La cotisation foncière des entreprises (CFE)


La taxe professionnelle a été remplacée en 2010 par la contribution économique territoriale (CET) qui comprend deux taxes distinctes : la cotisation foncière des entreprises (CFE) et la cotisation sur la valeur ajoutée des entreprises (CVAE).

Capika Conseil fait le point sur la première de ces deux taxes.

Qu'est-ce que la CFE ?

La cotisation foncière des entreprises (CFE) est une taxe devant être acquittée par toutes les entreprises situées sur le territoire français et qui a comme base les biens bâtis ou non soumis à la taxe foncière. Les entreprises vont payer cette taxe à la ou les communes dans lesquelles elles possèdent des locaux ou des terrains.

Quelles sont les activités concernées par la CFE ?

La CFE va devoir être acquittée lorsque l'entreprise exerce une activité remplissant les conditions cumulatives suivantes :

- une activité habituelle. Cela implique un caractère répétitif, dont donc exclues les activités ponctuelles.

- une activité professionnelle. Sont donc exclues les gestions de patrimoines privés ou encore les activités des associations à but non lucratif.

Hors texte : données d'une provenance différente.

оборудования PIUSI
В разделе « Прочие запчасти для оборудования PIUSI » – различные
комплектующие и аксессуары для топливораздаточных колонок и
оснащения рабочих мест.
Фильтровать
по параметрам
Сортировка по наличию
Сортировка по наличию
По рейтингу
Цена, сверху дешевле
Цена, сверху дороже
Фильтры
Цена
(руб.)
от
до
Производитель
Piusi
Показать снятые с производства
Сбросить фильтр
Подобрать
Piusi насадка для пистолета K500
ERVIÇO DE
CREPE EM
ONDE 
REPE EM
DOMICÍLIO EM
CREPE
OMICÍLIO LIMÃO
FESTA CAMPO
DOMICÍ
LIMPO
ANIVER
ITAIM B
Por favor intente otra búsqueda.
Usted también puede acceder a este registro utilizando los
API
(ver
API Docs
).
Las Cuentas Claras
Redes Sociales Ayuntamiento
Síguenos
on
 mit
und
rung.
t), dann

- une activité non salariée. Sont donc exclues les activités donnant lieu à traitements et salaires.

- une activité exercée sur le territoire français.

Quelles sont les personnes concernées ?

Sont concernées par la CFE, toutes les entreprises qui exercent des activités remplissant les conditions ci-dessus. Il s'agit des personnes physiques, des personnes morales et des sociétés dépourvues de personnalité morale (les sociétés en participation par exemple).

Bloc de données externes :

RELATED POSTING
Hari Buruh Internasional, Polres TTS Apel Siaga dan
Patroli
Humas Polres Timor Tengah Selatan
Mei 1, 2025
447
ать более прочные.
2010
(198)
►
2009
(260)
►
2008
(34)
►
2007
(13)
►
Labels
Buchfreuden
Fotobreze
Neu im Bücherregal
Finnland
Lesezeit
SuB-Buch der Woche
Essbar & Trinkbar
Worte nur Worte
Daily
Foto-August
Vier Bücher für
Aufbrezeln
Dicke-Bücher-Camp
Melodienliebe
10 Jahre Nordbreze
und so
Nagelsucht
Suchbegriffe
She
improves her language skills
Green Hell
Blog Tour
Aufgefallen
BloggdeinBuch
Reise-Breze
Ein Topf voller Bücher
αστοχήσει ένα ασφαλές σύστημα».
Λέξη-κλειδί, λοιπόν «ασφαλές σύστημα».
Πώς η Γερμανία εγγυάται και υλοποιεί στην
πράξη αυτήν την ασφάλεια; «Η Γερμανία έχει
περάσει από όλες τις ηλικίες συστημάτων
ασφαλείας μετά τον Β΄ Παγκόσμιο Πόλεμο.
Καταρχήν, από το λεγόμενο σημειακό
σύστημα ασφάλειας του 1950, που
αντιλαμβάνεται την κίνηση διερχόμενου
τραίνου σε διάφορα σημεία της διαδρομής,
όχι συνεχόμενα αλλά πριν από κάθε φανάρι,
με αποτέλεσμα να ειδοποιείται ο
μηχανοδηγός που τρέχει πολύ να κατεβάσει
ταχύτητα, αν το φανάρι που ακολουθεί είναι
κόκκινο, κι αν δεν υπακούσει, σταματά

Dans le dernier cas, la CFE sera établie au nom du ou des dirigeants.

Quelles est la base d'imposition de la CFE ?

La valeur locative retenue est la même que celle servant de base d'imposition à la taxe foncière sur les propriétés bâties.

Pour être retenus dans la base d'imposition, les biens doivent être à la disposition de l'entreprise.

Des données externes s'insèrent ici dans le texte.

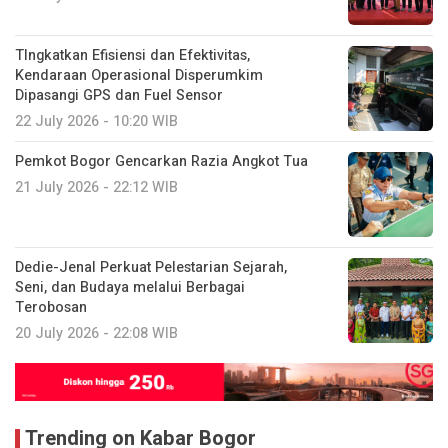
TIngkatkan Efisiensi dan Efektivitas,
Kendaraan Operasional Disperumkim
Dipasangi GPS dan Fuel Sensor
22 July 2026 - 10:20 WIB
Pemkot Bogor Gencarkan Razia Angkot Tua
21 July 2026 - 22:12 WIB
Dedie-Jenal Perkuat Pelestarian Sejarah,
Seni, dan Budaya melalui Berbagai
Terobosan
20 July 2026 - 22:08 WIB
Trending on Kabar Bogor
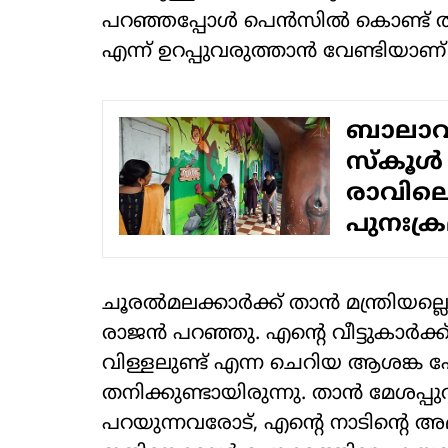
പറഞ്ഞപ്പോള്‍ പെന്‍സില്‍ കൊണ്
എന്ന് ഉറപ്പുവരുത്താന്‍ വേണ്ടിയാണ
ബാലാവക
സ്‌കൂള
രാവിലെ
പുനഃക്ര
ചൂരല്‍മലക്കാര്‍ക്ക് താന്‍ മന്ത്രിയല
രാജന്‍ പറഞ്ഞു. എന്റെ വീട്ടുകാര്‍ക
വിള്ളലുണ്ട് എന്ന ചെറിയ ആശങ്ക പോലു
തനിക്കുണ്ടായിരുന്നു. താന്‍ മേശപ്പ
പറയുന്നവരോട്, എന്റെ നാടിന്റെ അഭ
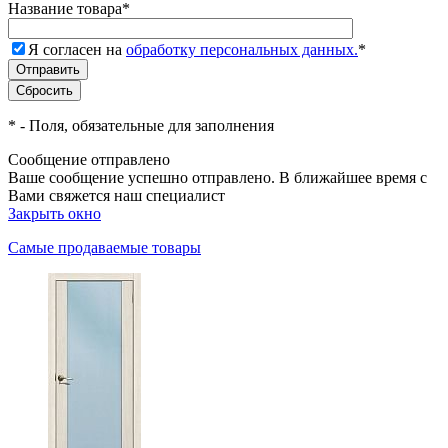
Название товара
*
Я согласен на
обработку персональных данных.
*
*
- Поля, обязательные для заполнения
Сообщение отправлено
Ваше сообщение успешно отправлено. В ближайшее время с
Вами свяжется наш специалист
Закрыть окно
Самые продаваемые товары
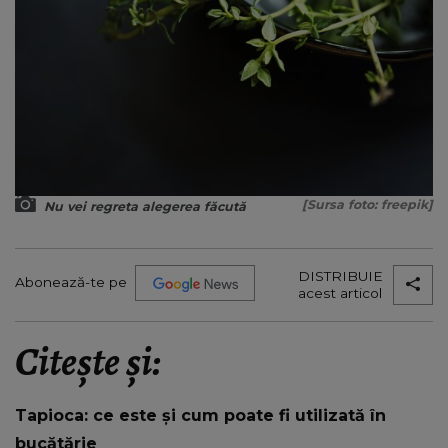
[Sursa foto: freepik]
Nu vei regreta alegerea făcută
DISTRIBUIE
Abonează-te pe
acest articol
Citește și:
Tapioca: ce este și cum poate fi utilizată în
bucătărie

Cela concerne donc les biens que possèdent l'entreprise, mais également ceux qui lui sont mis à disposition par un bail, un crédit-bail ou encore à titre gratuit.

Comment est calculé le montant de la CFE ?

Le montant de la CFE est calculé selon la formule suivante :

Base d'imposition X Taux d'imposition

Ce taux d'imposition est fixé tous les ans par les collectivités territoriales en fonction de leurs besoins. Il varie donc d'une collectivité à l'autre et d'une année à l'autre.

A noter que les entreprises qui possèdent des biens dans plusieurs communes paieront plusieurs CFE et à différents taux.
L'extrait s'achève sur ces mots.